17/01/2020 às 13h26min - Atualizada em 17/01/2020 às 13h26min

​Bolsonaro exonera secretário da Cultura, que fez discurso com frases semelhantes às de ministro de Hitler

Em vídeo para divulgar concurso, Roberto Alvim disse que a arte deve ser 'heroica' e 'imperativa', 'ou não será nada', assim como Goebbels

Da Redação
Jorge William / Agência O Globo
O presidente Jair Bolsonaro exonerou nesta sexta-feira (17/01) o secretário nacional da Cultura, Roberto Alvim, que fez um discurso no qual usou frases semelhantes às usadas por Joseph Goebbels, ministro da Propaganda de Adolf Hitler durante o governo nazista. Goebbels era antissemita radical e foi um dos idealizadores do nazismo.
 
Assim como Goebbels havia afirmado em meados do século XX que a "arte alemã da próxima década será heroica" e "imperativa", Alvim afirmou que a "arte brasileira da próxima década será heroica" e "imperativa". (Compare os discursos abaixo).
 
Em nota, Bolsonaro afirmou que a permanência de Alvim no governo ficou "insustentável".
 
"Comunico o desligamento de Roberto Alvim da Secretaria de Cultura do Governo.
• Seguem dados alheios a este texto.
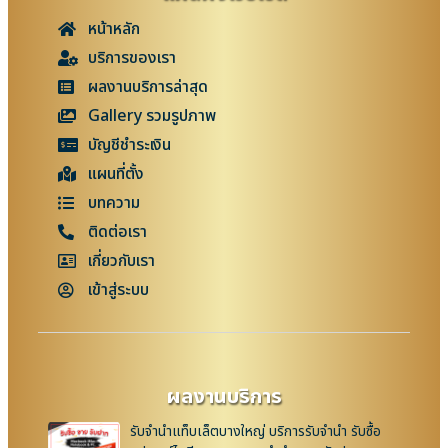
หน้าหลัก
บริการของเรา
ผลงานบริการล่าสุด
Gallery รวมรูปภาพ
บัญชีชำระเงิน
แผนที่ตั้ง
บทความ
ติดต่อเรา
เกี่ยวกับเรา
เข้าสู่ระบบ
ผลงานบริการ
รับจำนำแท็บเล็ตบางใหญ่ บริการรับจำนำ รับซื้อ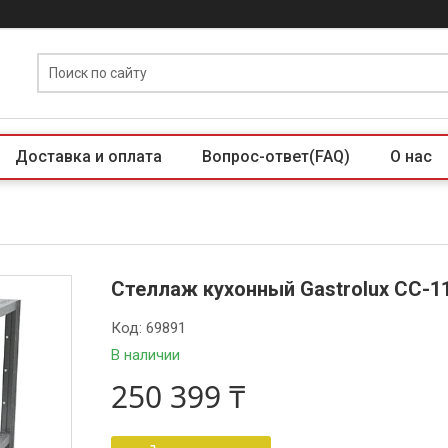
Доставка и оплата
Вопрос-ответ(FAQ)
О нас
Стеллаж кухонный Gastrolux СС-1
Код:
69891
В наличии
250 399 ₸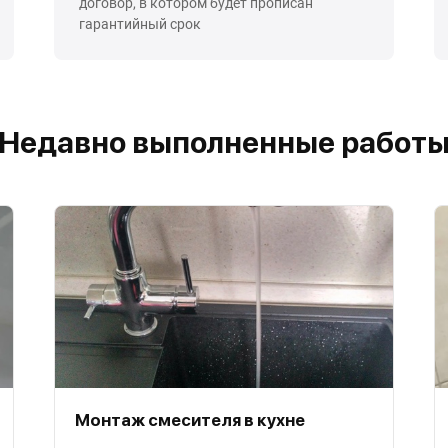
договор, в котором будет прописан
гарантийный срок
Недавно выполненные работ
Монтаж смесителя в кухне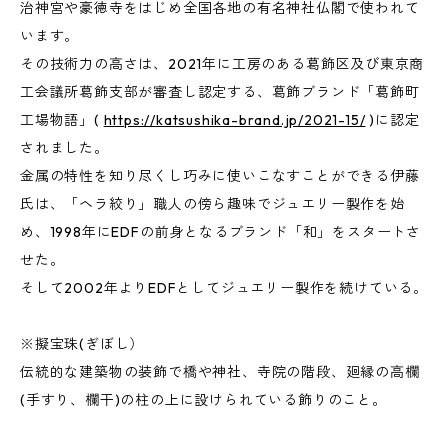
治神宮や豪徳寺をはじめ全国各地の有名神社仏閣で使われて
います。
その技術力の高さは、2021年に工房のある葛飾区及び東京商
工会議所葛飾支部が審査し認定する、葛飾ブランド「葛飾町
工場物語」(
https://katsushika-brand.jp/2021-15/
)に認定
されました。
金属の特性を知り尽くし巧みに使いこなすことができる伊藤
氏は、「ヘラ絞り」職人の傍ら趣味でジュエリー製作を始
め、1998年にEDFの前身となるブランド「和」をスタートさ
せた。
そして2002年よりEDFとしてジュエリー製作を続けている。
※擬宝珠(ぎぼし）
伝統的な建築物の装飾で橋や神社、寺院の階段、廻縁の高欄
(手すり、欄干)の柱の上に設けられている飾りのこと。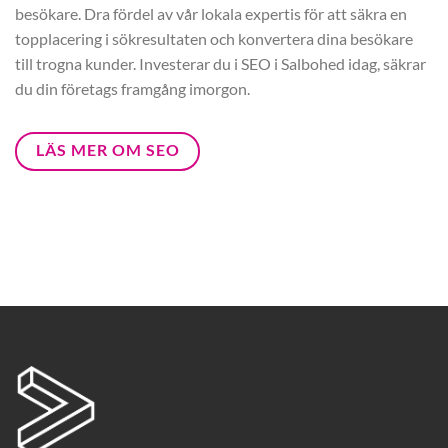
besökare. Dra fördel av vår lokala expertis för att säkra en
topplacering i sökresultaten och konvertera dina besökare
till trogna kunder. Investerar du i SEO i Salbohed idag, säkrar
du din företags framgång imorgon.
LÄS MER OM SEO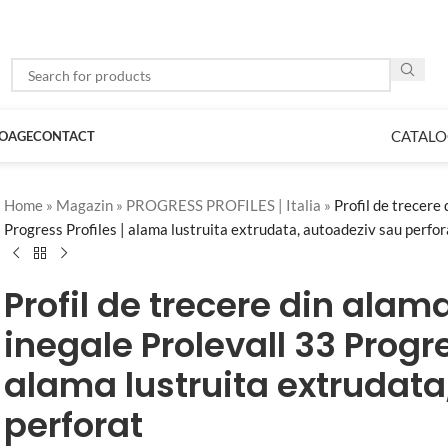
CATALO
LOAGE
CONTACT
Home
»
Magazin
»
PROGRESS PROFILES | Italia
»
Profil de trecere 
Progress Profiles | alama lustruita extrudata, autoadeziv sau perfor
Profil de trecere din alam
inegale Prolevall 33 Progre
alama lustruita extrudata
perforat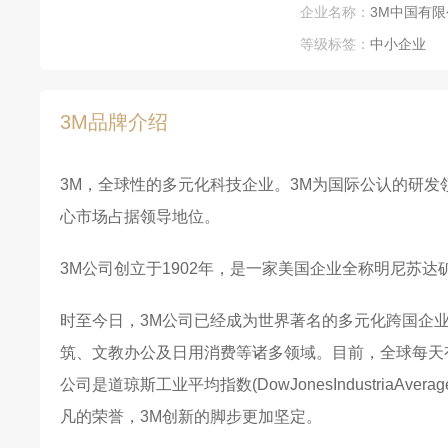
企业名称：
3M中国有限
等级标签：
中小企业
3M品牌介绍
3M，全球性的多元化科技企业。3M为国际公认的研
心市场占据领导地位。
3M公司创立于1902年，是一家美国企业全称明尼苏
时至今日，3M公司已经成为世界著名的多元化跨国企
筑、文教办公及日用消费等诸多领域。目前，全球每天有
公司是道琼斯工业平均指数(DowJonesIndustriaA
凡的荣誉，3M创新的脚步更加坚定。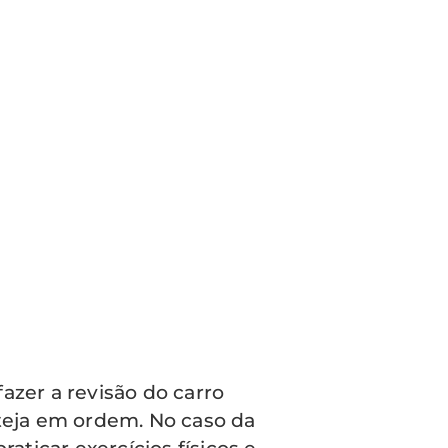
azer a revisão do carro
steja em ordem. No caso da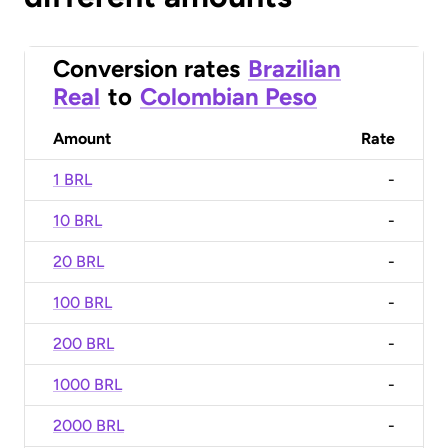
Conversion rates
Brazilian
Real
to
Colombian Peso
Amount
Rate
1 BRL
-
10 BRL
-
20 BRL
-
100 BRL
-
200 BRL
-
1000 BRL
-
2000 BRL
-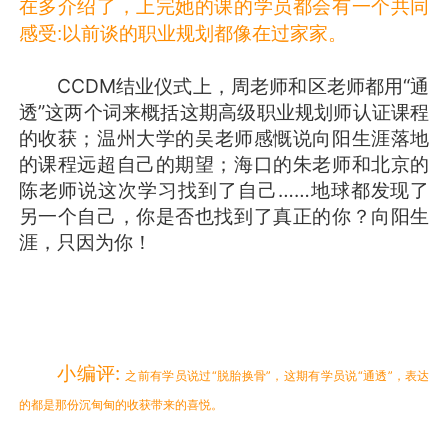
在多介绍了，上完她的课的学员都会有一个共同
感受:以前谈的职业规划都像在过家家。
CCDM结业仪式上，周老师和区老师都用“通
透”这两个词来概括这期高级职业规划师认证课程
的收获；温州大学的吴老师感慨说向阳生涯落地
的课程远超自己的期望；海口的朱老师和北京的
陈老师说这次学习找到了自己……地球都发现了
另一个自己，你是否也找到了真正的你？向阳生
涯，只因为你！
小编评:
之前有学员说过“脱胎换骨”，这期有学员说“通透”，表达
的都是那份沉甸甸的收获带来的喜悦。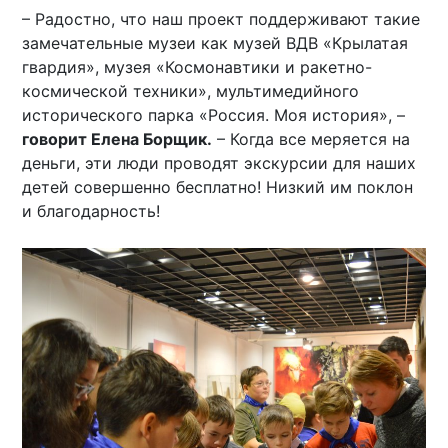
– Радостно, что наш проект поддерживают такие
замечательные музеи как музей ВДВ «Крылатая
гвардия», музея «Космонавтики и ракетно-
космической техники», мультимедийного
исторического парка «Россия. Моя история», –
говорит Елена Борщик.
– Когда все меряется на
деньги, эти люди проводят экскурсии для наших
детей совершенно бесплатно! Низкий им поклон
и благодарность!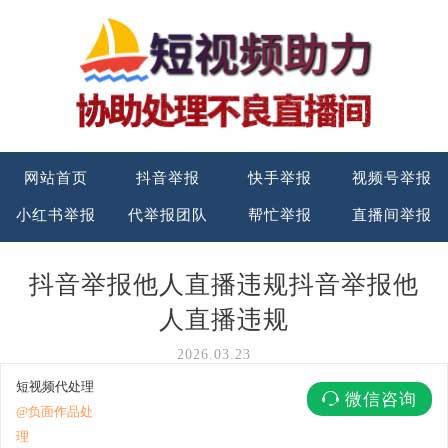
网站首页
抖音举报
快手举报
视频号举报
小红书举报
代举报团队
帮忙举报
直播间举报
抖音举报他人直播违规抖音举报他
人直播违规
2026.03.23
短视频代处理
微信咨询
@负面作品处
理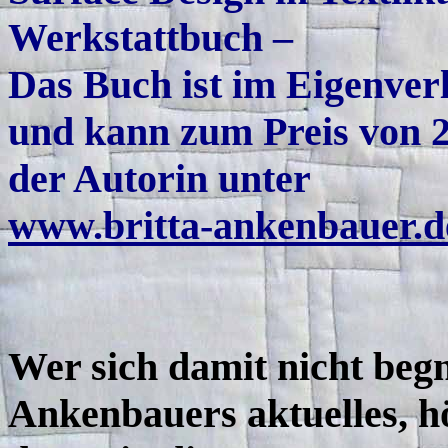
Werkstattbuch –
Das Buch ist im Eigenverl
und kann zum Preis von 2
der Autorin unter
www.britta-ankenbauer.d
Wer sich damit nicht beg
Ankenbauers aktuelles, hö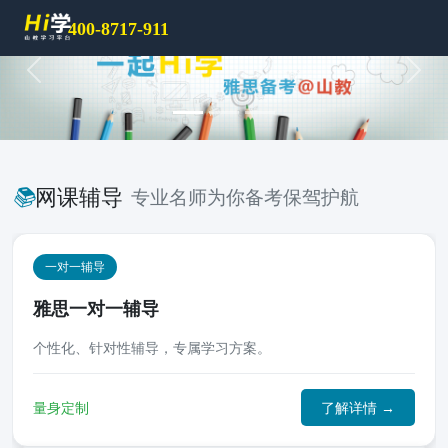
400-8717-911
Previous
Next
📚
网课辅导
专业名师为你备考保驾护航
一对一辅导
雅思一对一辅导
个性化、针对性辅导，专属学习方案。
量身定制
了解详情 →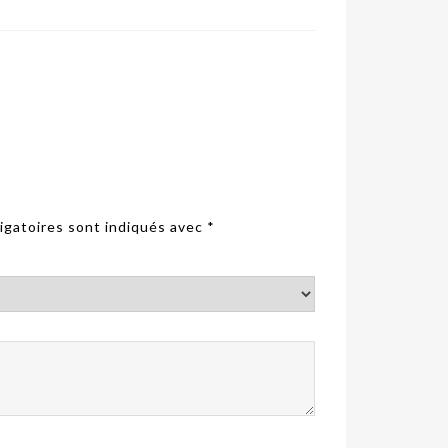
igatoires sont indiqués avec
*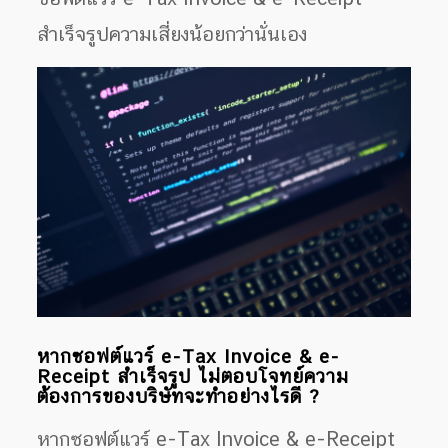
สำเร็จรูปความเสี่ยงน้อยกว่านั่นเอง
หากซอฟต์แวร์ e-Tax Invoice & e-
Receipt สำเร็จรูป ไม่ตอบโจทย์ความ
ต้องการของบริษัทจะทำอย่างไรดี ?
หากซอฟต์แวร์ e-Tax Invoice & e-Receipt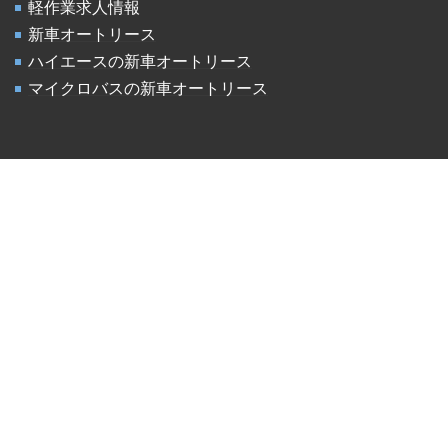
軽作業求人情報
新車オートリース
ハイエースの新車オートリース
マイクロバスの新車オートリース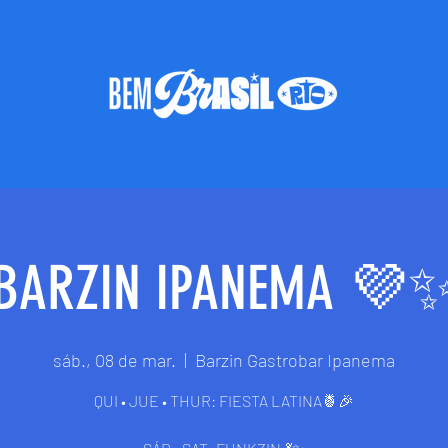
BARZIN IPANEMA 💜
sáb., 08 de mar.
  |  
Barzin Gastrobar Ipanema
QUI • JUE • THUR: FIESTA LATINA🍍🎉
Um pronunciamento infeliz, ainda que tenha se desculpado, tornou insustentável a sua permanência", afirmou Bolsonaro.
 
O presidente disse ainda que repudia ideologias "totalitárias e genocidas".
 
"Reitero nosso repúdio às ideologias totalitárias e genocidas, bem como qualquer tipo de ilação às mesmas. Manifestamos também nosso total e irrestrito apoio à comunidade judaica, da qual somos amigos e compartilhamos valores em comum", completou o presidente.
 
 
Fala do secretário
 
O discurso do secretário, divulgado em uma rede social na quinta (16/01), se referia ao lançamento de um concurso de projetos de arte.
 
O vídeo de Alvim ganhou grande repercussão nas redes sociais e tanto o nome do secretário quanto o de Goebbels foram parar entre os assuntos mais comentados do Twitter no Brasil.
 
A fala dele também gerou forte repercussão nos meios artístico e político. O presidente do Senado, Davi Alcolumbre (DEM-AP), e o presidente da Câmara, Rodrigo Maia (DEM-RJ), pediram a demissão imediata do secretário.
 
Nesta manhã, Alvim afirmou em post no Facebook que a semelhança entre as frases foi "apenas uma frase do meu discurso na qual havia uma coincidência retórica".
 
Além da fala semelhante à de Goebbels, o vídeo de Alvim apresenta, ao fundo, uma música do compositor alemão Richard Wagner (1813-1883), extraída da ópera Lohengrin. O artista escreveu ensaios nacionalistas e antissemitas, e foi tomado pelos nazistas como exemplo de superioridade musical e intelecto.
 
 
Compare os discursos:
 
Roberto Alvim: 

“A arte brasileira da próxima década será heroica e será nacional, será dotada de grande capacidade de envolvimento emocional, e será igualmente imperativa, posto que profundamente vinculada às aspirações urgentes do nosso povo – ou então não será nada”.

 
 
Joseph Goebbels: 

“A arte alemã da próxima década será heroica, será ferreamente romântica, será objetiva e livre de sentimentalismo, será nacional com grande páthos e igualmente imperativa e vinculante, ou então não será nada".